I'm excited about SparkR, even though R is shunned in the field of big data. Bet...

threeseed · on June 12, 2015

R is absolutely not shunned in big data. It is very popular.

There is a reason Microsoft acquired Revolution Analytics.

eranation · on June 11, 2015

R on Spark is great, but the biggest issue in my view is R's runtime licensing, isn't it GPL? Am I worried for nothing?

zmmmmm · on June 11, 2015

I too have been mystified by R's licensing. I actually don't see how anyone can ship a commercial product using R in its current form. At very least you're in a legal gray area, at worst you are involuntarily open sourcing your product. Not that there's anything wrong with open sourcing a product, but I think there's an enormous potential issue that could foul up a lot of people down the track. The best discussion I have seen about this pretty much ends up with uninformed speculation. For now, I take the policy of "explore and prototype in R, build the real system in something else". Fortunately the flaws and limitations of R as a language make this a sensible choice for a host of other reasons as well.

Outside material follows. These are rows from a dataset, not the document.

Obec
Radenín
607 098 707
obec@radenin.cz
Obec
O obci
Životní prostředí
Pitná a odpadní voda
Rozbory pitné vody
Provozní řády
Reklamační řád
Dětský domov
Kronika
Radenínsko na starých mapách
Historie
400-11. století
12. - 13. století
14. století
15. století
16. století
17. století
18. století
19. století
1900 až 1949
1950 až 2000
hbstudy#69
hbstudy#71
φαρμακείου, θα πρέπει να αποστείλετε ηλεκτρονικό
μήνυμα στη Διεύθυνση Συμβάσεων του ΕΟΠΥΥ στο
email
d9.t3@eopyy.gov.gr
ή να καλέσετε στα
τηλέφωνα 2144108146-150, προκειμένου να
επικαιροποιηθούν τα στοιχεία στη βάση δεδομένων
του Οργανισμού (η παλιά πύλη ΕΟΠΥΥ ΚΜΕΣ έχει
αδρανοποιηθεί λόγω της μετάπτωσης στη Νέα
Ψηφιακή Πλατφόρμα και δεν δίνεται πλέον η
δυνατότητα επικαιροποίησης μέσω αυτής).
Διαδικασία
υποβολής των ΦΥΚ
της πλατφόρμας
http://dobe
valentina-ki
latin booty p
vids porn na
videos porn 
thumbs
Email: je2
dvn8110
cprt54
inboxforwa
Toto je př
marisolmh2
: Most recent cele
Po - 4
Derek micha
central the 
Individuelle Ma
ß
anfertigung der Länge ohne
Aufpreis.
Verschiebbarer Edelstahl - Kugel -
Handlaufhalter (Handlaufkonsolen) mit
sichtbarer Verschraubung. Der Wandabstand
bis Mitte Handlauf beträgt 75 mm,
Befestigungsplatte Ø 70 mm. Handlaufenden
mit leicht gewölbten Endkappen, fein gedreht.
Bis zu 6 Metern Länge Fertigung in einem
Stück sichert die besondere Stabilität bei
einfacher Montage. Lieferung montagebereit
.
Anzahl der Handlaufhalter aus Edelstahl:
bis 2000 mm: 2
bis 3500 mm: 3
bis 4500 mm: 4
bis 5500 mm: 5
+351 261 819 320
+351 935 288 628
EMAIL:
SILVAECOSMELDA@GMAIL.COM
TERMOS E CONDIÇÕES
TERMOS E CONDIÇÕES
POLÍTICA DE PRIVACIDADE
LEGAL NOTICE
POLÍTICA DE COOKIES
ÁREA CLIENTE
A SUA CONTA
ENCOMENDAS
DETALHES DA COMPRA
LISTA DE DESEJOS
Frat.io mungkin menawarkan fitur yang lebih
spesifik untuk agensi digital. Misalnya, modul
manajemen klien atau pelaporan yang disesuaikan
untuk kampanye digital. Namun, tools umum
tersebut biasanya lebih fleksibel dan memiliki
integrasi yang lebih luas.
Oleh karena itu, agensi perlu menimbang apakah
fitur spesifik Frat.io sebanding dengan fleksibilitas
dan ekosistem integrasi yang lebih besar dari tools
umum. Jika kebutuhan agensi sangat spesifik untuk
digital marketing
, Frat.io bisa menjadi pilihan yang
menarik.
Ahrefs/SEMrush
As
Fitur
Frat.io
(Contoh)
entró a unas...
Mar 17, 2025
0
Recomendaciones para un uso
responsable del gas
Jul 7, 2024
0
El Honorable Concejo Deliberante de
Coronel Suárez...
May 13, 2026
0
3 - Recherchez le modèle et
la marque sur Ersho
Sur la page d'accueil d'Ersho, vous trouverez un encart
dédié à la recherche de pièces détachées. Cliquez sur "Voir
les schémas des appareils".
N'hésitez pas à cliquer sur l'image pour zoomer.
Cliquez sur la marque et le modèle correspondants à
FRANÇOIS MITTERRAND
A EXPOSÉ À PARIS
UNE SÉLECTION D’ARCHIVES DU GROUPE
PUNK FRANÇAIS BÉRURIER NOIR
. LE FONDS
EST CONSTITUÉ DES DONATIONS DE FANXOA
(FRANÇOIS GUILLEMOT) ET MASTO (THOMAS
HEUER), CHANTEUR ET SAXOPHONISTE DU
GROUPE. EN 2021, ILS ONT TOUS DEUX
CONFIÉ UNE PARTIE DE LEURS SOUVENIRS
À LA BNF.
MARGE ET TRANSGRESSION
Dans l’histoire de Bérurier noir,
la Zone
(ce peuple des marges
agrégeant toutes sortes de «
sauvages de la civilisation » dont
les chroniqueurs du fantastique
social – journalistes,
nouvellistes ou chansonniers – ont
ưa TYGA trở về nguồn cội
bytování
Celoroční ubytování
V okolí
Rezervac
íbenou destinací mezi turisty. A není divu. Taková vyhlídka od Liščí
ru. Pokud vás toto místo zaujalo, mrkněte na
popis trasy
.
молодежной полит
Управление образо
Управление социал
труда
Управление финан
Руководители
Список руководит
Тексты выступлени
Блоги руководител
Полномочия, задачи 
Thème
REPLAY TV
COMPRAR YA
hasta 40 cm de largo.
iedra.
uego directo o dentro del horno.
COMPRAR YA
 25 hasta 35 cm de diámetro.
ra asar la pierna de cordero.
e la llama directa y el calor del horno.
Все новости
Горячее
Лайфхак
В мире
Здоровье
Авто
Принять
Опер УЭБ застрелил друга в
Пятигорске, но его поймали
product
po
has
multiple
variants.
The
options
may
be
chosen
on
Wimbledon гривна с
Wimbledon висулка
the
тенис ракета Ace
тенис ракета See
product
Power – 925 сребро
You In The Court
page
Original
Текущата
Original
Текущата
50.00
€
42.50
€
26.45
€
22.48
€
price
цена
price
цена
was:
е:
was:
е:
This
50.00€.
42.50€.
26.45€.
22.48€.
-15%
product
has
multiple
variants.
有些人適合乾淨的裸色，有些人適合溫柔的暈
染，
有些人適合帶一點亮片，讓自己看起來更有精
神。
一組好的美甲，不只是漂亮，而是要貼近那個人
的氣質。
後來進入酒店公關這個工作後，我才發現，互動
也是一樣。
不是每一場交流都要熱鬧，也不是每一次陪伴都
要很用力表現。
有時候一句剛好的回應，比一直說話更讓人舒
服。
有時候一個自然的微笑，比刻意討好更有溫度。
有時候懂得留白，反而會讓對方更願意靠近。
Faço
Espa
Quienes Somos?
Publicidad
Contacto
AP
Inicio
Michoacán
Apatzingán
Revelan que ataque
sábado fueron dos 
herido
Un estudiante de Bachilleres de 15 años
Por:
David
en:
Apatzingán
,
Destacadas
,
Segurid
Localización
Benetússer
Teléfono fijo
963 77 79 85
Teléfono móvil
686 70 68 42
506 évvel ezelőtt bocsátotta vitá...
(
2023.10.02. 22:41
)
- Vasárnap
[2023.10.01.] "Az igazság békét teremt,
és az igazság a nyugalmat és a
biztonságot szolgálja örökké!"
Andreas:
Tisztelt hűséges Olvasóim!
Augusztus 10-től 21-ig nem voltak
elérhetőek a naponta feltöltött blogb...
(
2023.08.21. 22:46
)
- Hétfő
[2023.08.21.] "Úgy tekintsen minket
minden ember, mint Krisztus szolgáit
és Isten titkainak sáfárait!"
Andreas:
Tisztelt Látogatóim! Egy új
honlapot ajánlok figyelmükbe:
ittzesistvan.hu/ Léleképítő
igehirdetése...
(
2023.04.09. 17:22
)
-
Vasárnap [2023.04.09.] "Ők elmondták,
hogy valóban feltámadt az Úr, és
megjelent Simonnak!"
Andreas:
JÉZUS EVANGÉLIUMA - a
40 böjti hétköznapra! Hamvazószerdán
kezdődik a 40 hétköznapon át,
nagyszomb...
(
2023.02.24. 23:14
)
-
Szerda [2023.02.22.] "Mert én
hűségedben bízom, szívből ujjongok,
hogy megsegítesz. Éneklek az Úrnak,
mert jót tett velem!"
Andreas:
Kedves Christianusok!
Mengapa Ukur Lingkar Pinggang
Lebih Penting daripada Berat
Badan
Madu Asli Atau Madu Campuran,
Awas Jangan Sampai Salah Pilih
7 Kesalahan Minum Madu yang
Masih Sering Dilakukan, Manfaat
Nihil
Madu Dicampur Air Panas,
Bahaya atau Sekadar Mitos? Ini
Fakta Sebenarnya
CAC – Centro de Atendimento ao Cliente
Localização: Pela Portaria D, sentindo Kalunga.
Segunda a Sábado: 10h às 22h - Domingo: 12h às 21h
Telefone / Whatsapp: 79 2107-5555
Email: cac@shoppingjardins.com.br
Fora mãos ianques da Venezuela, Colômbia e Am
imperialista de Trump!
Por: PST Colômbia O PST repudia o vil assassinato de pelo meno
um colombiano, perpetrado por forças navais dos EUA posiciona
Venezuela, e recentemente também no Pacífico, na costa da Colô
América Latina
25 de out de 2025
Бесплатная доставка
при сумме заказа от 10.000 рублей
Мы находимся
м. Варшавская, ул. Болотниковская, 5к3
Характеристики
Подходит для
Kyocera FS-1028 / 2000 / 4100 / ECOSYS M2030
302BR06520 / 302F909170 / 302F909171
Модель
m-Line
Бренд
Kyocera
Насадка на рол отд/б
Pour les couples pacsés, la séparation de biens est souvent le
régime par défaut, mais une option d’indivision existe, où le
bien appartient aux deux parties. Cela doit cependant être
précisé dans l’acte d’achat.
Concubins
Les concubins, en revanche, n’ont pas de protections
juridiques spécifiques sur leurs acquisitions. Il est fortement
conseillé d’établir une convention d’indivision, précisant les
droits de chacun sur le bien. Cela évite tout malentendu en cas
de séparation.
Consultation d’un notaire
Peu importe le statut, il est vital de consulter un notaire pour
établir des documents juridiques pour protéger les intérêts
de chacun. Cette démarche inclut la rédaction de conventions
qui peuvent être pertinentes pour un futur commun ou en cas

mwexler · on June 11, 2015

Not sure that R is _shunned_ in big data, as much as there are better solutions once you get to a certain level of big.

IndianAstronaut · on June 11, 2015

It will be interesting to see how all the R libraries play with Spark. There are bound to be some hiccups there.

minimaxir · on June 11, 2015

My interpretation is that it will convert DataFrames to normal data.frames when necessary. Unfortunately, this removes the performance efficiency of Spark.

Since currently SparkR only supports aggregation, it limits the usability of SparkR slightly. Future versions will apparently have MLib support which should alleviate that.